Dev_Executing jobs on Windows and Linux

A piece of common functionality identified for CodaLab is the need to execute computations on remote servers running Windows (Trello card) or Linux (Trello card).

Scenarios

The current work on CodaLab experiments emphasizes execution on the local machine. In this model, the CodaLab site acts as a web-accessible store of datasets and programs. In order to execute code, researchers first install the CodaLab execution engine on their own workstation. Then, the local executor is able to pull existing bundles from the CodaLab site so that they can be used as input to new experiments. Experiments run locally and produce new results. Some experiments may be discarded but worthwhile experiments can be preserved by asking the local executor to push them to the CodaLab web sites. By pushing an experiment to CodaLab, we mean uploading a set of bundles which provide a complete definition of the experiment such that it can be reproduced.
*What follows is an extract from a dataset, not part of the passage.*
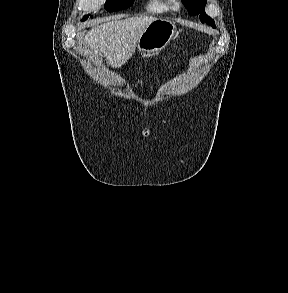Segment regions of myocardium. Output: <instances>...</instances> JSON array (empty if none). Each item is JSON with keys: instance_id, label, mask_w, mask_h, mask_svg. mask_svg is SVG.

So-called local execution is important because it provides the researcher with a familiar (command-line) interface and a very fluent way to experiment. However, there are situations when local, interactive execution is not desired. For example:

Evaluating competition submissions. A competition organizer does not want to evaluate every submission manually. Instead, when a competition participant uploads a submission, the submission should be evaluated automatically by a running service. The running service may be hosted by CodaLab on behalf of the competition organizer or it may be hosted directly by the competition organizer.

As the experimentation platform becomes reality, we can imagine that a competition participant would leverage CodaLab's local execution engine to prepare a submission. Indeed, a submission is nothing but an experiment with input data supplied by the competition organizer and the program supplied by the participant. However, pushing the finished experiment to the CodaLab site would have a different meaning because it would entail making a submission to the appropriate competition. The submission would trigger a signal to the computation service that it should evaluate the given submission.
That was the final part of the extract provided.